Stellate ganglia (SG) are sympathetic autonomic ganglia that provide sympathetic nerve inputs into the heart and may predispose the myocardial conducting system to atrial and ventricular arrhythmias. In recent years studies have shown a correlation between Parkinson’s disease (PD) and cardiac disease which imply autonomic dysregulation in PD. A30P point mutation of alpha-synuclein is a well-established risk factor in PD; A30P mutant alpha-synuclein mouse recapitulates systemically presenting alpha-synucleinopathy. We aim to investigate histological and electrophysiological properties of the stellate ganglia in light of alpha-synucleinopathy in PD.

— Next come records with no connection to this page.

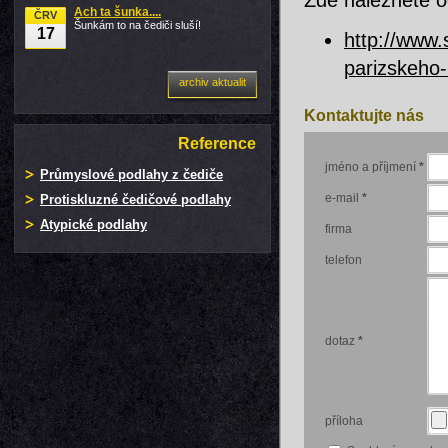
Zde naleznete o
Ach ta šunka....
ČRV
Šunkám to na čediči sluší!
17
http://www.
parizskeho-
archiv aktualit
Kontaktujte nás
Reference
jméno a příjmení
*
Průmyslové podlahy z čediče
e-mail
*
Protiskluzné čedičové podlahy
Atypické podlahy
firma
telefon
dotaz
*
příloha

Firstly, we here demonstrate that A30P mutant alpha-synuclein is expressed in the sympathetic adrenergic cells in stellate ganglia in the PD animal model. This finding contradicts Braak’s hypothesis that canonically regards the vagal nerve as the primary gateway of alpha-synuclein propagation. Secondly, we have developed a technique to patch stellate ganglionic tissue for electrophysiological examination and we here present sodium and potassium channel properties of murine stellate ganglia.

To investigate further, we aim to study the electrophysiology of stellate ganglia in A30P mutant mice, which will help explain the increased risk of cardiac dysautonomia in PD.